▶ [GOAL OF THE EXERCISE] Everything in the listing that follows should be reproduced exactly except the pictures.

▶ [THE DATA]
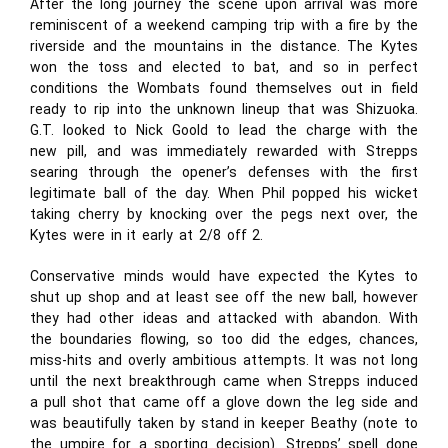
After the long journey the scene upon arrival was more
reminiscent of a weekend camping trip with a fire by the
riverside and the mountains in the distance. The Kytes
won the toss and elected to bat, and so in perfect
conditions the Wombats found themselves out in field
ready to rip into the unknown lineup that was Shizuoka.
G.T. looked to Nick Goold to lead the charge with the
new pill, and was immediately rewarded with Strepps
searing through the opener’s defenses with the first
legitimate ball of the day. When Phil popped his wicket
taking cherry by knocking over the pegs next over, the
Kytes were in it early at 2/8 off 2.
Conservative minds would have expected the Kytes to
shut up shop and at least see off the new ball, however
they had other ideas and attacked with abandon. With
the boundaries flowing, so too did the edges, chances,
miss-hits and overly ambitious attempts. It was not long
until the next breakthrough came when Strepps induced
a pull shot that came off a glove down the leg side and
was beautifully taken by stand in keeper Beathy (note to
the umpire for a sporting decision). Strepps’ spell done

▶ [SOLUTION TO THIS PROBLEM]
After the long journey the scene upon arrival was more
reminiscent of a weekend camping trip with a fire by the
riverside and the mountains in the distance. The Kytes
won the toss and elected to bat, and so in perfect
conditions the Wombats found themselves out in field
ready to rip into the unknown lineup that was Shizuoka.
G.T. looked to Nick Goold to lead the charge with the
new pill, and was immediately rewarded with Strepps
searing through the opener’s defenses with the first
legitimate ball of the day. When Phil popped his wicket
taking cherry by knocking over the pegs next over, the
Kytes were in it early at 2/8 off 2.
Conservative minds would have expected the Kytes to
shut up shop and at least see off the new ball, however
they had other ideas and attacked with abandon. With
the boundaries flowing, so too did the edges, chances,
miss-hits and overly ambitious attempts. It was not long
until the next breakthrough came when Strepps induced
a pull shot that came off a glove down the leg side and
was beautifully taken by stand in keeper Beathy (note to
the umpire for a sporting decision). Strepps’ spell done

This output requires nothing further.